John Calamos Sr.: Well, there are a couple of factors. First of all, if we go back in history, as the economy goes into recession and starts coming out of the recession, and I think we'd all agree now that it looks like we're coming out of the recession. What typically happens as you come out of the recession? Value does very well, and growth doesn't do well coming out of the recession. But after a period, whatever that period is, then growth really takes off. And when growth outperforms value stocks it doesn't do it by 100, 200 basis points or 1% or 2%, it does it by a lot.
So, if we go back in history, every recession coming out, value seemed to do well, and this is very similar ... Remember growth stocks, when you look in the valuation of growth stocks, you can look at the valuation today, but what you really want to look out is one year forward, two years forward, and three years forward.
Well the market today can't look beyond its nose. They're looking at this earnings, that's all. Now we'll be looking at the second quarter earnings in June. It's not going to look one or two [years ahead]. As the market gets more comfortable in looking further, they tend to look at growth, and they tend to value it. When we see that, then we start to get the P/E expansion and that is very significant for capital gains.
Right now, a value investor says, "I want a dividend." I don't know if I want a 3% or 4% dividend. I think I want 10% or 20% capital gain. That's going to make up for a lot of dividends going forward and that's the situation we're in.

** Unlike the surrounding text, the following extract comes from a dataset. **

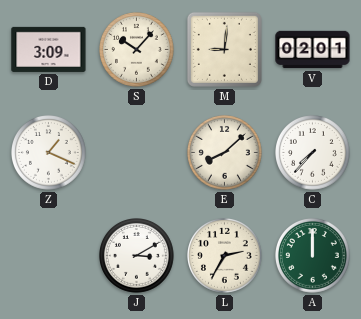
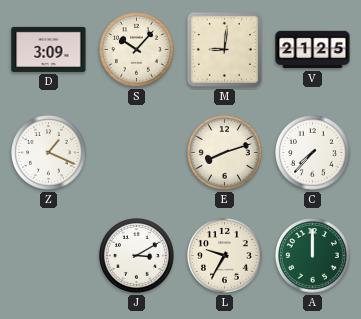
V: 02:01 -> 21:25
E: 8:08 -> 8:12
L: 2:35 -> 9:35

Today, Jason, growth stocks are the most undervalued to value that we've seen in over 20 years, and we've come off a pretty good couple of years here. And valuation-wise, they're still very undervalued. So you're really buying, you're buying growth stocks at value prices, and the growth stock, especially the large cap growth today, very strong balance sheets, not a high leverage, global footprint.
So we're pretty excited about growth companies not only here in the U.S. but in our International Fund, in our Evolving World Fund. We think this next phase of the markets that growth will do very well.
Stipp: John, thanks so much for joining me today and for your insights. It was a pleasure speaking with you.
Calamos: My pleasure. Thank you, Jason.
Stipp: For Morningstar I am Jason Stipp. Thanks for watching.